(Extracted data entries)
------------------------------------------------------------
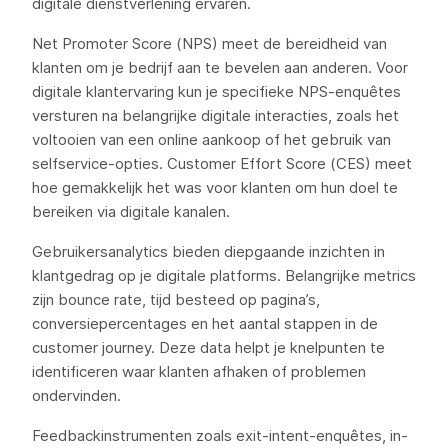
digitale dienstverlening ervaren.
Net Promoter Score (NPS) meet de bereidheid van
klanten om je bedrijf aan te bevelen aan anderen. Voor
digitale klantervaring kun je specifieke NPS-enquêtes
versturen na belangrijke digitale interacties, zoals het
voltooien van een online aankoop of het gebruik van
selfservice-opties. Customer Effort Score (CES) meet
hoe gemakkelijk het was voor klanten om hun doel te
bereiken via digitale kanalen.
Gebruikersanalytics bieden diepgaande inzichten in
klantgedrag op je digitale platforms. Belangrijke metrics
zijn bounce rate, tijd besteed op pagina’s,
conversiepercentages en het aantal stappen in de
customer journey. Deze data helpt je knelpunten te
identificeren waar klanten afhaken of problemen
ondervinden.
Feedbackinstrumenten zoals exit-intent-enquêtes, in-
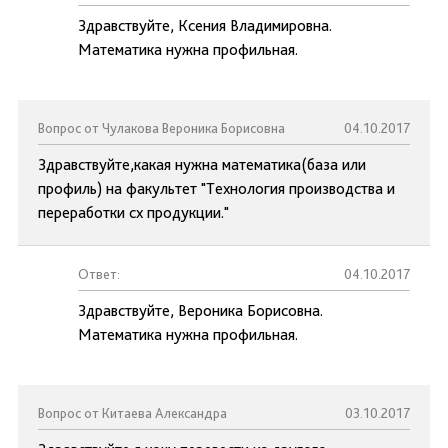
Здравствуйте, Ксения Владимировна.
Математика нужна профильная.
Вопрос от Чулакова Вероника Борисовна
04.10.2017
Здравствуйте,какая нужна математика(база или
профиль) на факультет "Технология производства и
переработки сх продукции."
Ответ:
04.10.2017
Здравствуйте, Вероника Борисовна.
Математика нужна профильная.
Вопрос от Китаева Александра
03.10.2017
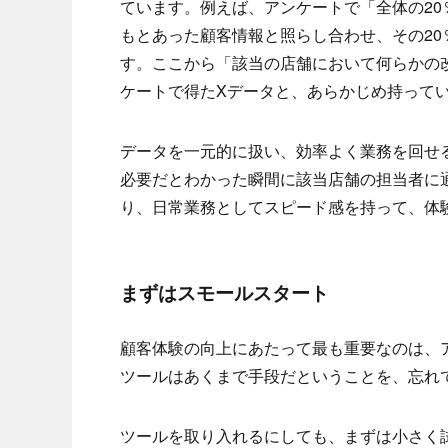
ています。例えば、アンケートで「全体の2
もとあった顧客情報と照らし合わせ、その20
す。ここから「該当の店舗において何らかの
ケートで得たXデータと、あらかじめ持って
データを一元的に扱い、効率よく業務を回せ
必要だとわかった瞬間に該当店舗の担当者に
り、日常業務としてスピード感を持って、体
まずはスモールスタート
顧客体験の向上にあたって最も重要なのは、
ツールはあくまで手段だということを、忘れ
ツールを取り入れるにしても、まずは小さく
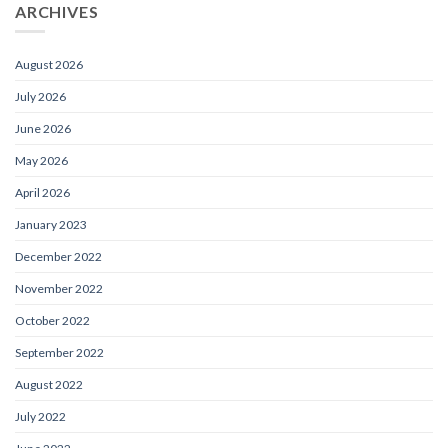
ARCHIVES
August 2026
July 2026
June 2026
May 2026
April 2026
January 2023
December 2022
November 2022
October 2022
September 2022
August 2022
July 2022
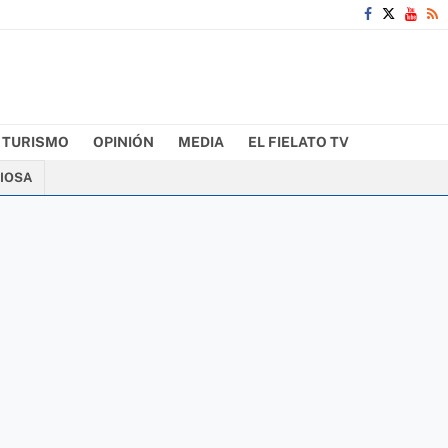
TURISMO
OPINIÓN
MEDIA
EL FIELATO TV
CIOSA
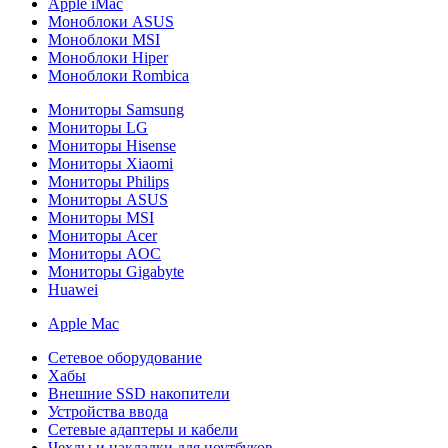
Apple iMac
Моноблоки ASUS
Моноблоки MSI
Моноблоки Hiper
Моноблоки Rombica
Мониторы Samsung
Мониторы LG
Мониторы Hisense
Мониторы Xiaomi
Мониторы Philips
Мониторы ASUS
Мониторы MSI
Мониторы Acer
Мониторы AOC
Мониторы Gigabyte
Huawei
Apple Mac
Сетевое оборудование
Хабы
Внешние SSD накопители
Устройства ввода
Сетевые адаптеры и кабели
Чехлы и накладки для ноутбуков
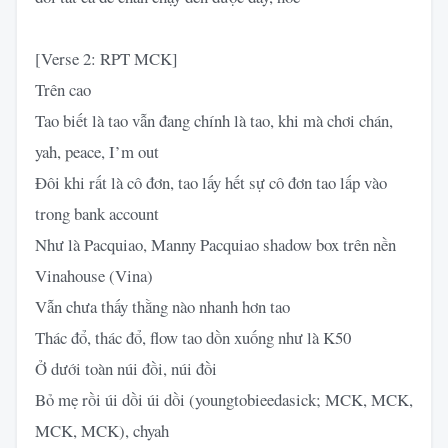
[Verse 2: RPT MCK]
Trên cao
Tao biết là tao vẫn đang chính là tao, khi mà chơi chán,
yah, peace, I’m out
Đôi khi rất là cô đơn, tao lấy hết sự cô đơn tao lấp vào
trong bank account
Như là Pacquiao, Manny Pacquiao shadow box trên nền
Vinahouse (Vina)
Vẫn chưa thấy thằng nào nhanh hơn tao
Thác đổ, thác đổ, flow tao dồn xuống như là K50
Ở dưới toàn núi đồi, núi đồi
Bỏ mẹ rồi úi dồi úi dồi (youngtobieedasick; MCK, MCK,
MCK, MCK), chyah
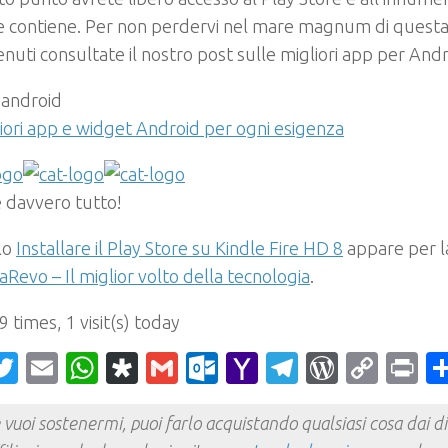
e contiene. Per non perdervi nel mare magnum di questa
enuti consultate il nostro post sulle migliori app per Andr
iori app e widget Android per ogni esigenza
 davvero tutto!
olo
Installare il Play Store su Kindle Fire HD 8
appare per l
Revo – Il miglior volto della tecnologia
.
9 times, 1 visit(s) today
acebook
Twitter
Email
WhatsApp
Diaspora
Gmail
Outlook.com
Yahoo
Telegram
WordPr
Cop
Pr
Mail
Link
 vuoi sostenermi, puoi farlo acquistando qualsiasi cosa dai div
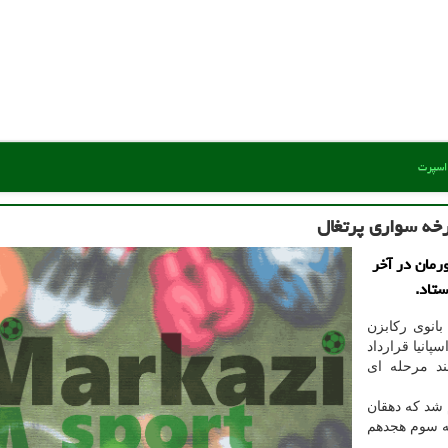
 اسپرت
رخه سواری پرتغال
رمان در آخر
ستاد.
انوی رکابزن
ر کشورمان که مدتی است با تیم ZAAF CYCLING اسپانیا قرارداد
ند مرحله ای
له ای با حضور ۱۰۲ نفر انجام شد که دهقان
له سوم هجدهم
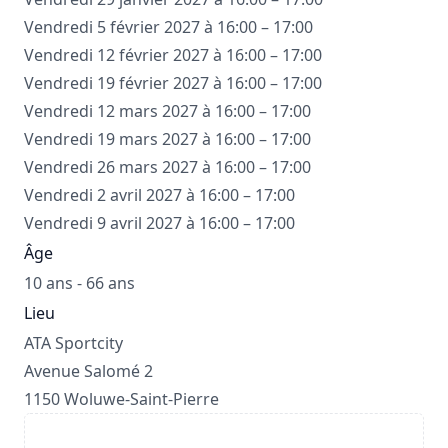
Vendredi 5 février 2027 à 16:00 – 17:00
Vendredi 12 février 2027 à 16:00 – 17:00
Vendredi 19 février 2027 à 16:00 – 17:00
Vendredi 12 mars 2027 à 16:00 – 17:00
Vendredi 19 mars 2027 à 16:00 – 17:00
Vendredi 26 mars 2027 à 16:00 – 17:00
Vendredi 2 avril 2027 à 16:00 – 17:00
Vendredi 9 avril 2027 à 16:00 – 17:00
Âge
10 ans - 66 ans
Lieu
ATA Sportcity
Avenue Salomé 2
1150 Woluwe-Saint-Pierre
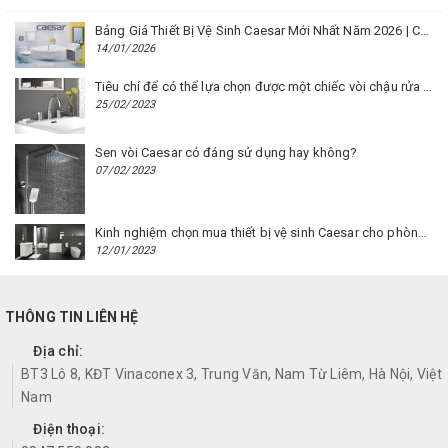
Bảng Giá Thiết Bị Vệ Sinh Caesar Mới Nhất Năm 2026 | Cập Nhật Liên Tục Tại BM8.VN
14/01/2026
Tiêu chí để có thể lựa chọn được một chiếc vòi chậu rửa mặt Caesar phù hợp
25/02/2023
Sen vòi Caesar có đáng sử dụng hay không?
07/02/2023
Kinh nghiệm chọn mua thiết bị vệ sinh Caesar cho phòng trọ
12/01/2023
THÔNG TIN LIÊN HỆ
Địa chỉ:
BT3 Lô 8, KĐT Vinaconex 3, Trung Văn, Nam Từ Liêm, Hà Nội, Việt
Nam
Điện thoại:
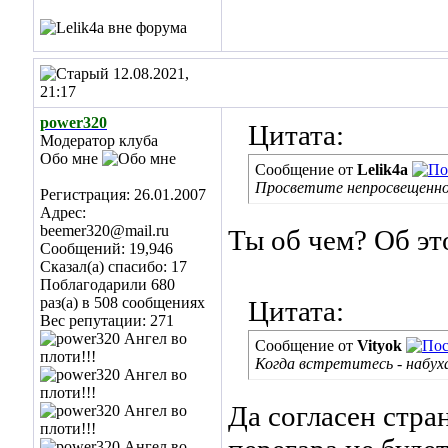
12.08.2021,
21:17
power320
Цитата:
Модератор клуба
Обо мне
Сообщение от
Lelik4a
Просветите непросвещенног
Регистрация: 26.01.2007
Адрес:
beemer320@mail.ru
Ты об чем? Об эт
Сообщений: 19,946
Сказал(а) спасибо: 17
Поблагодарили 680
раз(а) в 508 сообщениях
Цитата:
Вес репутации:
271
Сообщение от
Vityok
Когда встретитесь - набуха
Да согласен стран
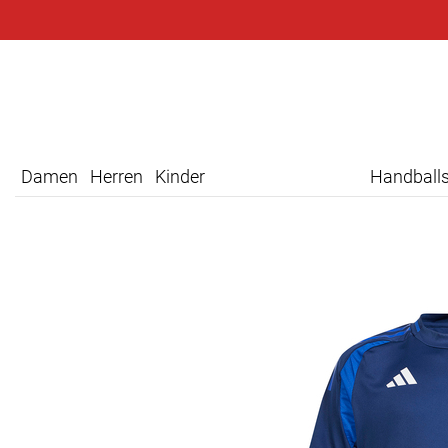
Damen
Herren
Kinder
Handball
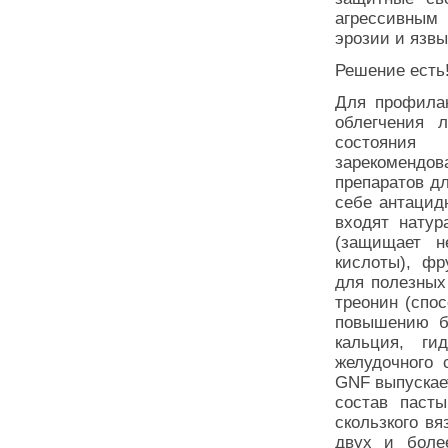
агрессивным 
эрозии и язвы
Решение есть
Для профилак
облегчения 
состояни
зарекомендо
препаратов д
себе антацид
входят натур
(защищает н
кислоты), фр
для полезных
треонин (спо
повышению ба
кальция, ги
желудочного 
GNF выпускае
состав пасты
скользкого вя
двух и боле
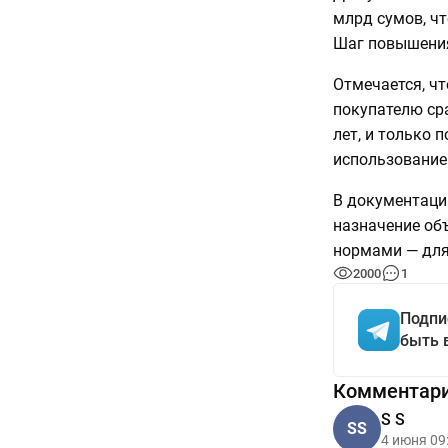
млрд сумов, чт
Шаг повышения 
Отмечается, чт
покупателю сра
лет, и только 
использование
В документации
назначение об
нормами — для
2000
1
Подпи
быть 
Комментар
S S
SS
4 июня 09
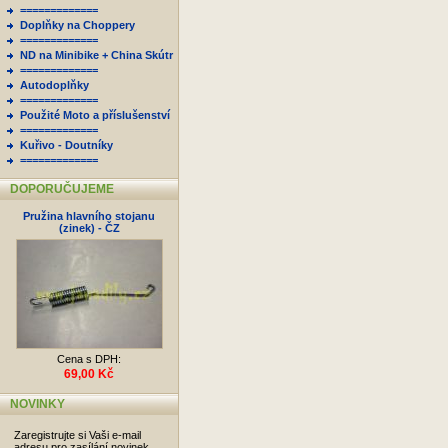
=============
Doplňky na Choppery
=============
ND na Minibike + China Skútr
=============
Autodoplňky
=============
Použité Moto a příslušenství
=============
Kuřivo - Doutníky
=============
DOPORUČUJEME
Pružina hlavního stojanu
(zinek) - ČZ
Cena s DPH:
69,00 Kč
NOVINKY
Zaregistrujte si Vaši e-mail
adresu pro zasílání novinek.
------------------------------------------------------------
◆ What this task involves: Repeat each of the entries above exactly, but do not carry over the pictures.

◆ Response to the exercise:
digitale dienstverlening ervaren.
Net Promoter Score (NPS) meet de bereidheid van
klanten om je bedrijf aan te bevelen aan anderen. Voor
digitale klantervaring kun je specifieke NPS-enquêtes
versturen na belangrijke digitale interacties, zoals het
voltooien van een online aankoop of het gebruik van
selfservice-opties. Customer Effort Score (CES) meet
hoe gemakkelijk het was voor klanten om hun doel te
bereiken via digitale kanalen.
Gebruikersanalytics bieden diepgaande inzichten in
klantgedrag op je digitale platforms. Belangrijke metrics
zijn bounce rate, tijd besteed op pagina’s,
conversiepercentages en het aantal stappen in de
customer journey. Deze data helpt je knelpunten te
identificeren waar klanten afhaken of problemen
ondervinden.
Feedbackinstrumenten zoals exit-intent-enquêtes, in-
Здравствуйте, Ксения Владимировна.
Математика нужна профильная.
Вопрос от Чулакова Вероника Борисовна
04.10.2017
Здравствуйте,какая нужна математика(база или
профиль) на факультет "Технология производства и
переработки сх продукции."
Ответ:
04.10.2017
Здравствуйте, Вероника Борисовна.
Математика нужна профильная.
Вопрос от Китаева Александра
03.10.2017
ています。例えば、アンケートで「全体の2
もとあった顧客情報と照らし合わせ、その20
す。ここから「該当の店舗において何らかの
ケートで得たXデータと、あらかじめ持って
データを一元的に扱い、効率よく業務を回せ
必要だとわかった瞬間に該当店舗の担当者に
り、日常業務としてスピード感を持って、体
まずはスモールスタート
顧客体験の向上にあたって最も重要なのは、
ツールはあくまで手段だということを、忘れ
ツールを取り入れるにしても、まずは小さく
ARCHIVES
August 2026
July 2026
June 2026
May 2026
April 2026
January 2023
December 2022
November 2022
October 2022
September 2022
August 2022
July 2022
TURISMO
OPINIÓN
MEDIA
EL FIELATO TV
CIOSA
Apple iMac
Моноблоки ASUS
Моноблоки MSI
Моноблоки Hiper
Моноблоки Rombica
Мониторы Samsung
Мониторы LG
Мониторы Hisense
Мониторы Xiaomi
Мониторы Philips
Мониторы ASUS
Мониторы MSI
Мониторы Acer
Мониторы AOC
Мониторы Gigabyte
Huawei
Apple Mac
Сетевое оборудование
Хабы
Внешние SSD накопители
Устройства ввода
Сетевые адаптеры и кабели
Чехлы и накладки для ноутбуков
[Verse 2: RPT MCK]
Trên cao
Tao biết là tao vẫn đang chính là tao, khi mà chơi chán,
yah, peace, I’m out
Đôi khi rất là cô đơn, tao lấy hết sự cô đơn tao lấp vào
trong bank account
Như là Pacquiao, Manny Pacquiao shadow box trên nền
Vinahouse (Vina)
Vẫn chưa thấy thằng nào nhanh hơn tao
Thác đổ, thác đổ, flow tao dồn xuống như là K50
Ở dưới toàn núi đồi, núi đồi
Bỏ mẹ rồi úi dồi úi dồi (youngtobieedasick; MCK, MCK,
MCK, MCK), chyah
e contiene. Per non perdervi nel mare magnum di questa
enuti consultate il nostro post sulle migliori app per Andr
iori app e widget Android per ogni esigenza
 davvero tutto!
olo
Installare il Play Store su Kindle Fire HD 8
appare per l
Revo – Il miglior volto della tecnologia
.
9 times, 1 visit(s) today
acebook
Twitter
Email
WhatsApp
Diaspora
Gmail
Outlook.com
Yahoo
Telegram
WordPr
Cop
Pr
Mail
Link
 vuoi sostenermi, puoi farlo acquistando qualsiasi cosa dai div
 اسپرت
رخه سواری پرتغال
رمان در آخر
ستاد.
انوی رکابزن
ر کشورمان که مدتی است با تیم ZAAF CYCLING اسپانیا قرارداد
ند مرحله ای
له ای با حضور ۱۰۲ نفر انجام شد که دهقان
له سوم هجدهم
Vendredi 5 février 2027 à 16:00 – 17:00
Vendredi 12 février 2027 à 16:00 – 17:00
Vendredi 19 février 2027 à 16:00 – 17:00
Vendredi 12 mars 2027 à 16:00 – 17:00
Vendredi 19 mars 2027 à 16:00 – 17:00
Vendredi 26 mars 2027 à 16:00 – 17:00
Vendredi 2 avril 2027 à 16:00 – 17:00
Vendredi 9 avril 2027 à 16:00 – 17:00
Âge
10 ans - 66 ans
Lieu
ATA Sportcity
Avenue Salomé 2
1150 Woluwe-Saint-Pierre
Bảng Giá Thiết Bị Vệ Sinh Caesar Mới Nhất Năm 2026 | Cập Nhật Liên Tục Tại BM8.VN
14/01/2026
Tiêu chí để có thể lựa chọn được một chiếc vòi chậu rửa mặt Caesar phù hợp
25/02/2023
Sen vòi Caesar có đáng sử dụng hay không?
07/02/2023
Kinh nghiệm chọn mua thiết bị vệ sinh Caesar cho phòng trọ
12/01/2023
THÔNG TIN LIÊN HỆ
Địa chỉ:
BT3 Lô 8, KĐT Vinaconex 3, Trung Văn, Nam Từ Liêm, Hà Nội, Việt
Nam
Điện thoại:
12.08.2021,
21:17
power320
Цитата:
Модератор клуба
Обо мне
Сообщение от
Lelik4a
Просветите непросвещенног
Регистрация: 26.01.2007
Адрес:
beemer320@mail.ru
Ты об чем? Об эт
Сообщений: 19,946
Сказал(а) спасибо: 17
Поблагодарили 680
раз(а) в 508 сообщениях
Цитата:
Вес репутации:
271
Сообщение от
Vityok
Когда встретитесь - набуха
Да согласен стран
Damen
Herren
Kinder
Handball
агрессивным 
эрозии и язвы
Решение есть
Для профилак
облегчения 
состояни
зарекомендо
препаратов д
себе антацид
входят натур
(защищает н
кислоты), фр
для полезных
треонин (спо
повышению ба
кальция, ги
желудочного 
GNF выпускае
состав пасты
скользкого вя
двух и боле
млрд сумов, чт
Шаг повышения 
Отмечается, чт
покупателю сра
лет, и только 
использование
В документации
назначение об
нормами — для
2000
1
Подпи
быть 
Комментар
S S
SS
4 июня 09
=============
Doplňky na Choppery
=============
ND na Minibike + China Skútr
=============
Autodoplňky
=============
Použité Moto a příslušenství
=============
Kuřivo - Doutníky
=============
DOPORUČUJEME
Pružina hlavního stojanu
(zinek) - ČZ
Cena s DPH:
69,00 Kč
NOVINKY
Zaregistrujte si Vaši e-mail
adresu pro zasílání novinek.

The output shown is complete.